▸ TASK ITEM
Reproduce every line of the data, exactly and without its pictures.

▸ EXERCISE DATA
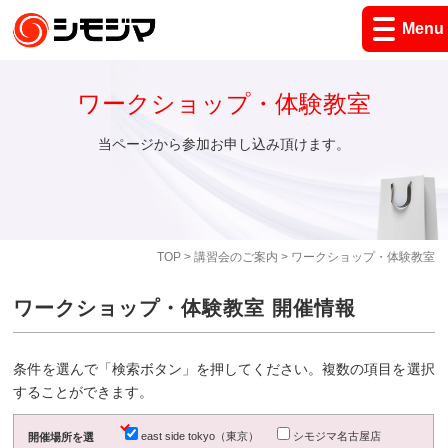
Menu
ワークショップ・体験教室
当ページから参加お申し込み頂けます。
TOP
>
講習会のご案内
> ワークショップ・体験教室
ワークショップ・体験教室 開催情報
条件を選んで「検索ボタン」を押してください。複数の項目を選択
することができます。
east side tokyo（東京）
シモジマ名古屋店
開催場所を選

▸ REPLY
Menu
ワークショップ・体験教室
当ページから参加お申し込み頂けます。
TOP
>
講習会のご案内
> ワークショップ・体験教室
ワークショップ・体験教室 開催情報
条件を選んで「検索ボタン」を押してください。複数の項目を選択
することができます。
east side tokyo（東京）
シモジマ名古屋店
開催場所を選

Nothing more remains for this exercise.